But the Government always intended Help to Buy mortgage guarantee to act as a stimulus, not a long-term solution. From the beginning, it had an end date - 31 December 2016. The idea was to encourage big banks to start lending again.

So far, the record of Help to Buy has been pretty good. A first-time buyer in 2013 with a 5 per cent deposit had 56 mortgage products to choose from - not much when you consider some of those products would have been ridiculously expensive or would come with many strings attached. By 2016, according to Moneyfacts, first-time buyers had 271 products to choose from, nearly a five-fold increase

Over the same period, financial regulators have introduced much tougher mortgage affordability rules. First-time buyers can be expected to be interrogated about their income, their little luxuries and how they would cope if interest rates rose (contrary to our expectations in 2013, the Bank of England base rate has actually fallen). 

A criticism that still rings true, however, is that the mortgage guarantee scheme only helps boost demand for properties, while doing nothing about the lack of housing supply. Unlike its sister scheme, the Help to Buy equity loan scheme, there is no incentive for property companies to build more homes. According to FullFact, there were just 112,000 homes being built in England and Wales in 2010. By 2015, that had increased, but only to a mere 149,000.

This lack of supply helps to prop up house prices - one of the factors making it so difficult to get on the housing ladder in the first place. In July, the average house price in England was £233,000. This means a first-time buyer with a 5 per cent deposit of £11,650 would still need to be earning nearly £50,000 to meet most mortgage affordability criteria.
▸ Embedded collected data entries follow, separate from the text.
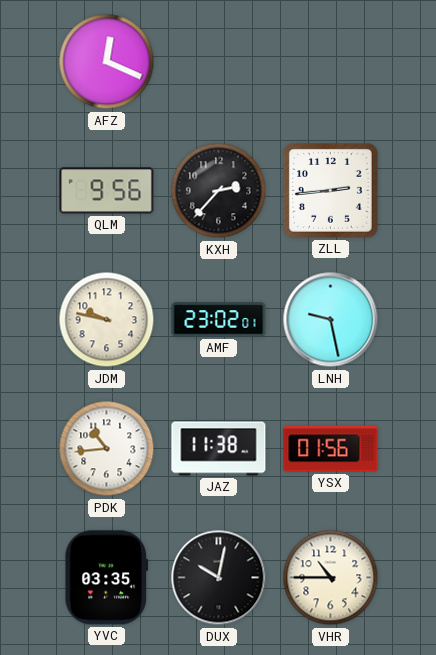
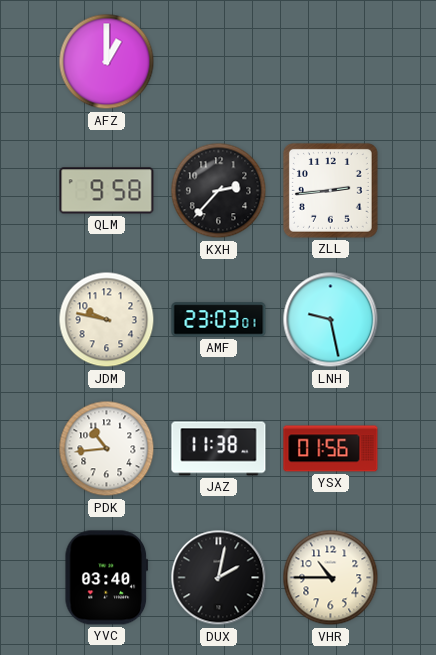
AFZ: 12:19 -> 1:00
QLM: 9:56 -> 9:58
AMF: 23:02 -> 23:03
YVC: 03:35 -> 03:40
DUX: 10:02 -> 2:02
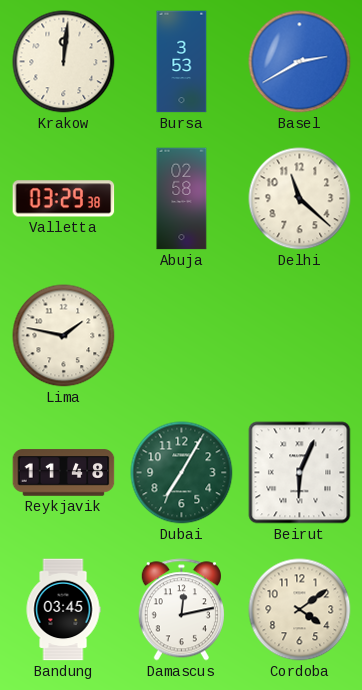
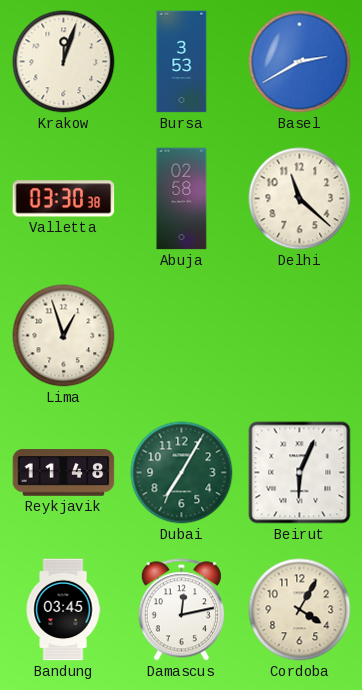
Krakow: 12:01 -> 12:03
Valletta: 03:29 -> 03:30
Lima: 1:47 -> 12:57
Cordoba: 4:09 -> 4:05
In other words, the Help to Buy mortgage guarantee is targeted squarely at the middle class.

The Government plans to maintain the Help to Buy equity loan scheme, which is restricted to new builds, and the Help to Buy ISA, which rewards savers at a time of low interest rates. As for Help to Buy mortgage guarantee, the scheme may be dead, but so long as high street banks are offering 95 per cent mortgages, its effects are still with us.